Hacker News new | past | comments | ask | show | jobs | submit login
Study of Thousands of Dropbox Projects Reveals How Successful Teams Collaborate (hbr.org)
166 points by m0nhawk on July 23, 2018 | hide | past | favorite | 78 comments



>> Dropbox gave us access to project-folder-related data, which we aggregated and anonymized[...]

Wait, Dropbox gave away non-anonymized data to a third party and they then anonymized it. Wow, what could go wrong? Just thinking of the endless possibilities of where all that data is now... Its deeply troubling how much unwarranted trust there is when it comes to handling of personal data.


This is not at all surprising.

Dropbox put Condoleezza Rice on their board, who supports warrentless wiretaps [1].

I deleted my account when they did that. Not so much because it would have any direct effect, but because it’s clear that we have differing views on how user data should be treated.

I surprised that people are shocked by them treating user data like this, it’s absolutely in character.

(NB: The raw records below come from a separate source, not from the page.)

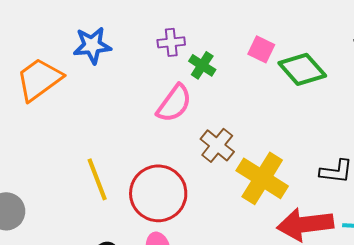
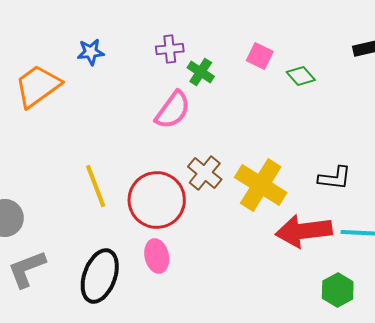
blue star: (92, 45) -> (91, 52), size x0.7
green diamond: (302, 69) -> (301, 76), size x0.6
brown cross: (217, 145) -> (205, 173), moved

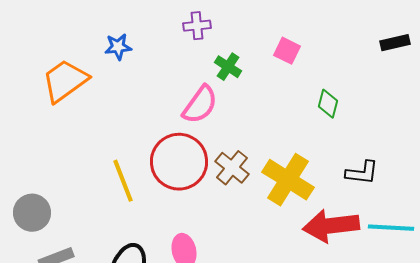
purple cross: (170, 49) -> (197, 26), moved
green diamond: (301, 76) -> (328, 104), moved, turned 56
red circle: (157, 200) -> (179, 162), moved

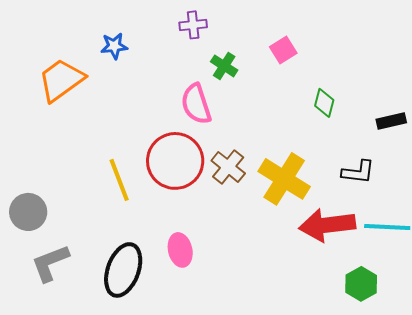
black rectangle: (395, 43) -> (391, 121), moved
pink square: (287, 51) -> (283, 50), turned 32
pink semicircle: (200, 105) -> (196, 104), turned 126

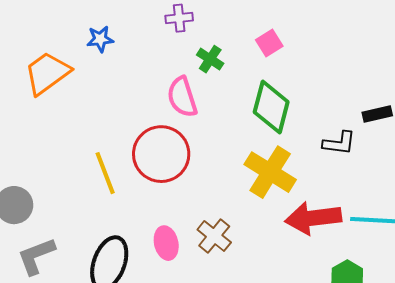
green diamond: (324, 103) -> (271, 107), moved, size x1.8
brown cross: (228, 167) -> (214, 236), moved
black L-shape: (358, 172) -> (339, 143), moved

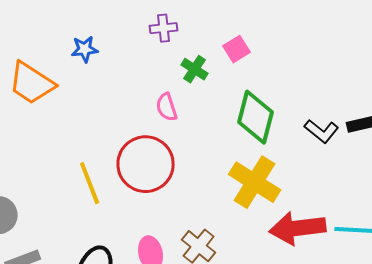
pink square: (269, 43) -> (237, 49), moved
orange trapezoid: (47, 73) -> (32, 83), turned -111
pink semicircle: (182, 97) -> (167, 107), size x0.7
black L-shape: (339, 143) -> (322, 131), moved, turned 32

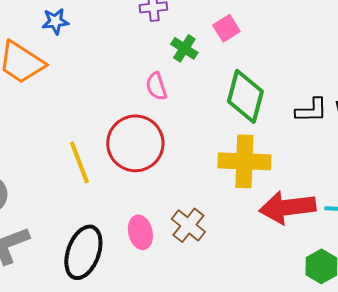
blue star: (85, 49) -> (55, 21), moved
black L-shape: (322, 131) -> (311, 110), turned -40
yellow cross: (255, 182) -> (244, 161), turned -30

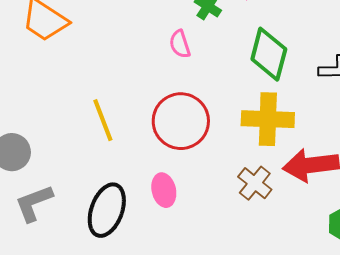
red circle: (135, 143) -> (181, 121), moved
brown cross: (188, 225) -> (255, 183), moved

[1] http://www.drop-dropbox.com


just deleted mine (which I hadn't used in years anyways).


It's been edited:

> Dropbox gave us access to project-folder-related data, which Dropbox had aggregated and anonymized,

> we and Dropbox employees could view no personally identifiable information

> Editor’s note: We’ve clarified this article to say that Dropbox anonymized and aggregated the data before providing it for this analysis.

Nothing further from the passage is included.